Dear Ms Quinn,
As Jane says, I love me some swashbuckling. As historically incorrect as it is, I love Errol Flynn’s “Robin Hood” over any other version with its sword fights, stave fights, and lots of archery. I guess I must have misread something into your description of your medieval story because I kind of had the idea that this is what I’d be getting. Lots of action scenes of the hero saving people and generally doing lots of “Scarlet Pimpernel-esque” medieval derring do. Instead, you give us a nice medieval love story that, unfortunately for me, is low on “guy movie” scenes.
Isabelle’s first meeting with Gruffydd ap Hywel wasn’t a great success. After he saved her from the clutches of a lecherous squire, he disappeared into the crowd at the marriage celebration of King John’s illegitimate daughter to the Welsh prince, Llewelyn. Six years later, neither is overjoyed to see the other at their own wedding, carried out under orders of the English King and Welsh prince. But this isn’t an age when a subject can say “no” and the deed is done. Isabelle journeys back with her lord to his Welsh stronghold and begins to adjust to life in a foreign country. There’s a new language and customs to learn, people to meet, a keep to manage and a husband to figure out. Like, why won’t he consummate the marriage, why won’t he tell her where he goes at night, what’s in that closed building he spends hours in and why will he not tell her anything about himself? Her promise to her father not to leave her husband unless he tells her to go is getting harder and harder for Isabelle to keep. If she only knew how hard it is for her seemingly cold husband to keep his distance from her and what are the tragic reasons behind what he does.
First off I’d like to thank you for the Welsh pronunciation guide you included in your author’s note. Nothing bugs me more than having to guess throughout an entire book how to say a character’s name. I also appreciate you explaining why you chose to deviate from certain facts and standard practices. That way instead of fuming about why the heroine was the ripe old age of 21 before marriage instead of the usual early teen, I could just enjoy the book. I do have some questions: was Gruffydd’s keep more like an English castle or a Saxon fortified dwelling? And were his followers knights or more like men-at-arms? And what was the Welsh word that Isabelle shocks Gruffydd by saying? Don’t tease me like that then don’t put out! 😉 Why is everyone riding across country with so few guards or no guards/knights to accompany them? There are bandits and highwaymen galore and off the characters ride just for fun around castle or to/from Wales. And since the hero’s family got killed on the road why is he not more worried about being attacked when he brings Isabelle home? It didn’t make sense.
Now, as for the hero and heroine.

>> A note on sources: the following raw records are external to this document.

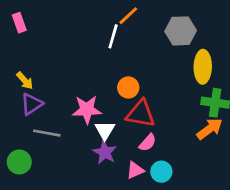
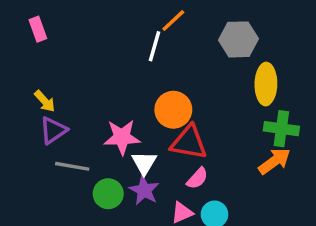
orange circle: (128, 87) -> (173, 110), size x1.4
green circle: (19, 162) -> (108, 194), moved

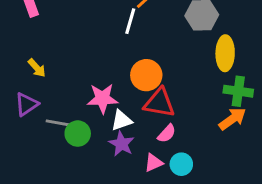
purple triangle: (53, 130) -> (27, 104), moved
white triangle: (144, 163) -> (121, 120), turned 40
green circle: (108, 194) -> (78, 134), moved

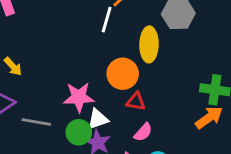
yellow ellipse: (225, 53) -> (149, 44), moved
red triangle: (159, 103) -> (136, 102), size x0.6
green circle: (78, 134) -> (79, 132), moved

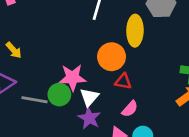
white triangle: (98, 119) -> (89, 97), turned -30
green circle: (79, 132) -> (59, 95), moved

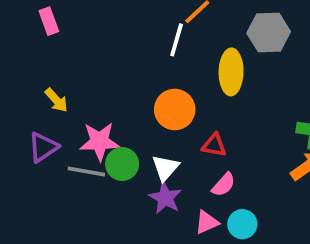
orange circle: (112, 57) -> (175, 110), moved
pink star: (72, 78) -> (100, 141), moved

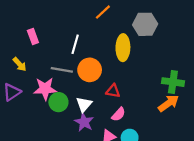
pink rectangle: (49, 21) -> (33, 37), moved
white line: (177, 40) -> (75, 44), moved
gray line: (86, 172) -> (62, 70), moved

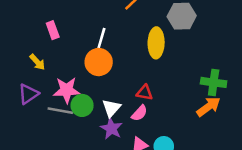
gray line: (62, 70) -> (60, 111), moved
orange circle: (90, 70) -> (99, 62), moved
pink semicircle: (118, 114) -> (139, 113), moved

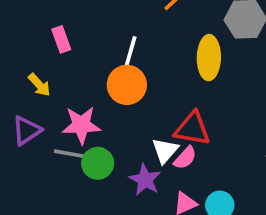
red triangle: (145, 93) -> (192, 129), size x1.5
green circle: (82, 105) -> (98, 163), moved
white triangle: (111, 108) -> (165, 151), moved

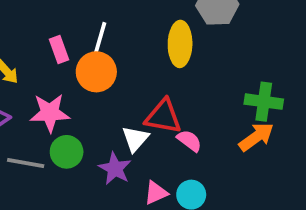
pink rectangle: (61, 39) -> (59, 50), moved
gray line: (72, 154) -> (26, 163), moved
pink semicircle: (185, 158) -> (189, 141), moved, turned -95

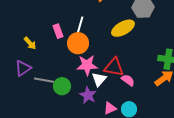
yellow ellipse: (180, 44) -> (123, 28), turned 60
pink star: (50, 113) -> (87, 65), moved
gray line: (26, 163) -> (44, 80), moved

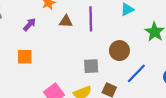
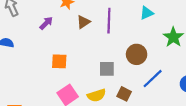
brown triangle: (66, 21) -> (83, 22), turned -40
orange square: (25, 57) -> (59, 61), moved

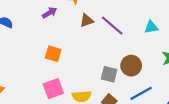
purple line: (109, 21) -> (112, 26), turned -65
gray square: (107, 69) -> (109, 74), moved

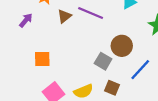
gray square: (109, 74) -> (103, 61), turned 35

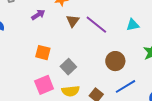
brown triangle: (64, 16) -> (73, 21), turned -32
gray square: (103, 61) -> (68, 67), moved

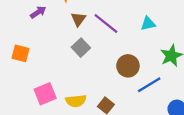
orange square: (43, 53) -> (20, 53), moved
gray square: (68, 67) -> (81, 48), moved
blue line: (125, 86) -> (149, 85), moved

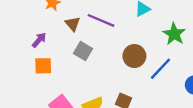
purple arrow: (38, 12) -> (39, 40), moved
orange square: (20, 53) -> (43, 66), moved

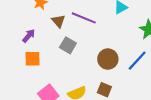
brown circle: (134, 56) -> (108, 59), moved

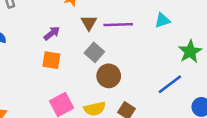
purple line: (84, 18) -> (118, 25), turned -35
brown circle: (108, 59) -> (109, 76), moved

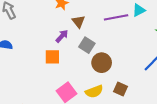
purple line: (118, 25) -> (116, 17), moved
purple arrow: (52, 33) -> (62, 36), moved

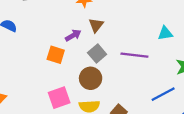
purple line: (116, 17) -> (134, 55), moved
brown circle: (102, 63) -> (91, 78), moved

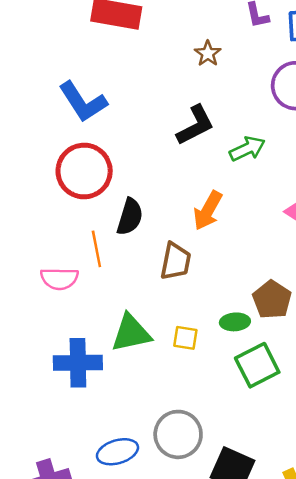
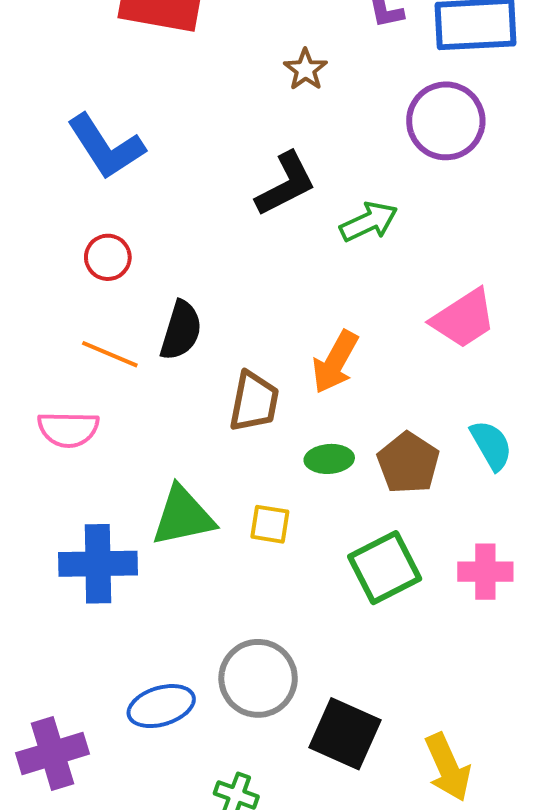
red circle: (84, 171) -> (108, 257), size x0.5
orange arrow: (208, 211) -> (335, 362), moved
orange line: (96, 249) -> (110, 354), moved, turned -56
green ellipse: (235, 322) -> (329, 459), moved

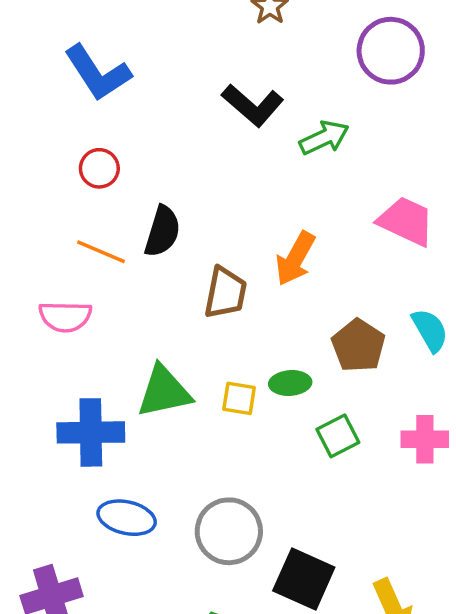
black L-shape: (286, 184) -> (253, 105), turned 68
pink trapezoid: (464, 319) -> (406, 221), turned -122
green ellipse: (329, 459) -> (290, 383), moved
green square: (385, 568) -> (338, 436), size x0.7
blue ellipse: (161, 706) -> (127, 518), moved, turned 30

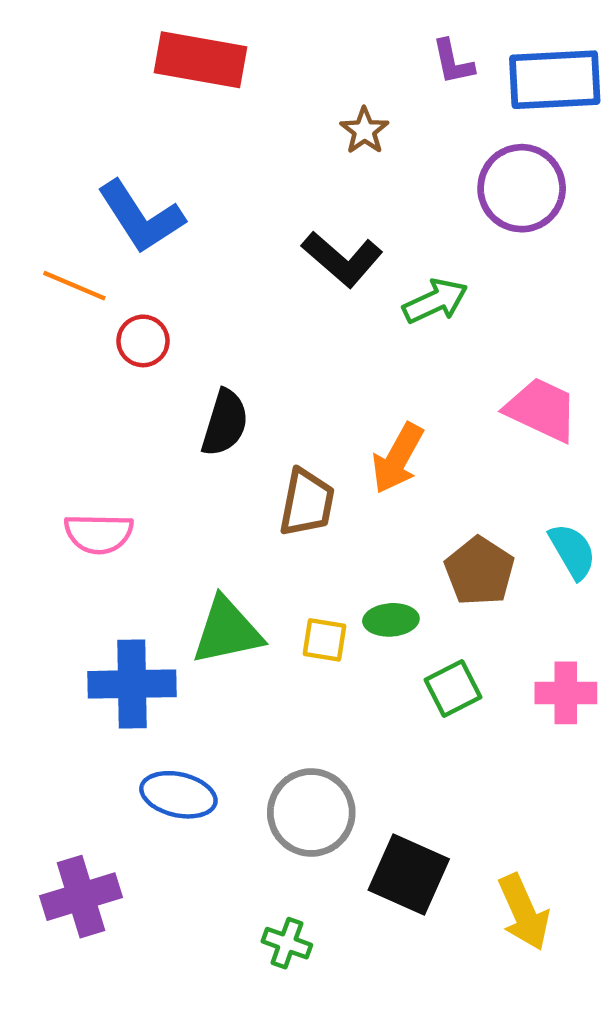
orange line: (101, 252) -> (74, 286), moved

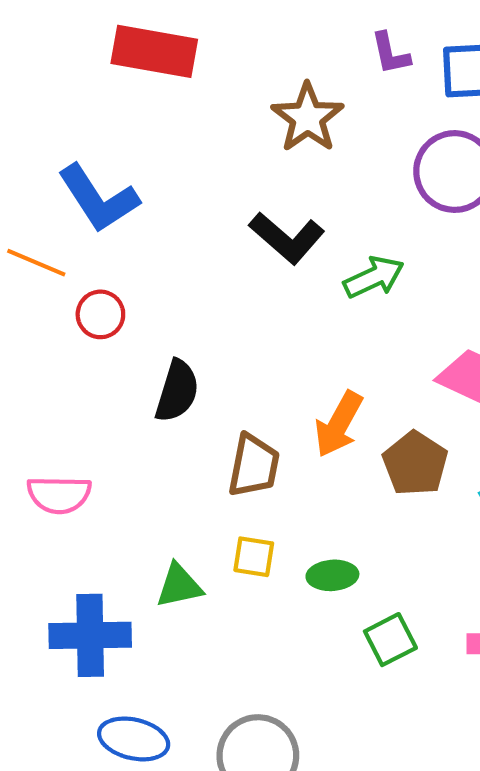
brown star: (364, 131) -> (308, 118), size x1.6
brown pentagon: (480, 571) -> (415, 464), moved
green triangle: (227, 631) -> (179, 586), size x0.7
yellow square: (325, 640) -> (254, 557), moved

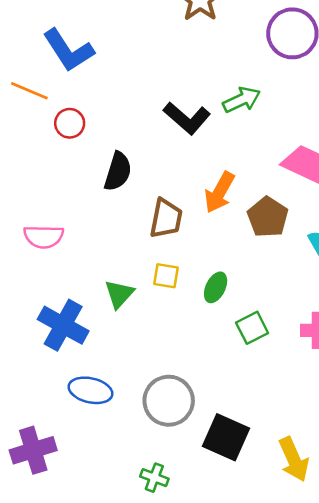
black L-shape: (287, 238) -> (187, 118), moved
green ellipse: (332, 575) -> (216, 287), turned -60
green triangle: (179, 586) -> (119, 294), turned -36
blue cross: (90, 635) -> (63, 325), turned 30

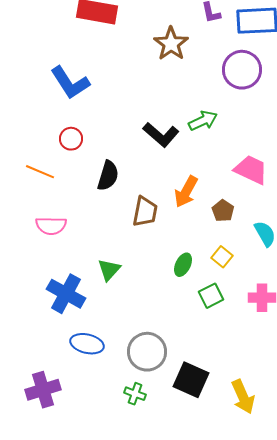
orange line: (29, 91) -> (40, 172), moved
brown pentagon: (268, 217) -> (223, 211), size x0.7
yellow square: (166, 276) -> (222, 257), moved, turned 30
green cross: (154, 478) -> (135, 394), moved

Gruffydd is a martyr hero who must save the world to compensate for not doing anything to save his mother and sister from a highwayman. I can understand the basic reasoning but this guy is to the limit. I did wonder how you were going to convince him to stop heading out each night to watch over everyone under his protection but your ending makes sense. Isabelle tends to wallow in guilt over having caused all the later problems but she’s young and at that age so I could forgive some of it. I did think it odd that she wouldn’t have taken over caring for her husband after he was injured so severely early in the book. Wouldn’t she have been trained to do this as part of her duties as the chatelaine? I thought the change to love and closeness between the two was handled well. It wasn’t overnight but a gradual thing.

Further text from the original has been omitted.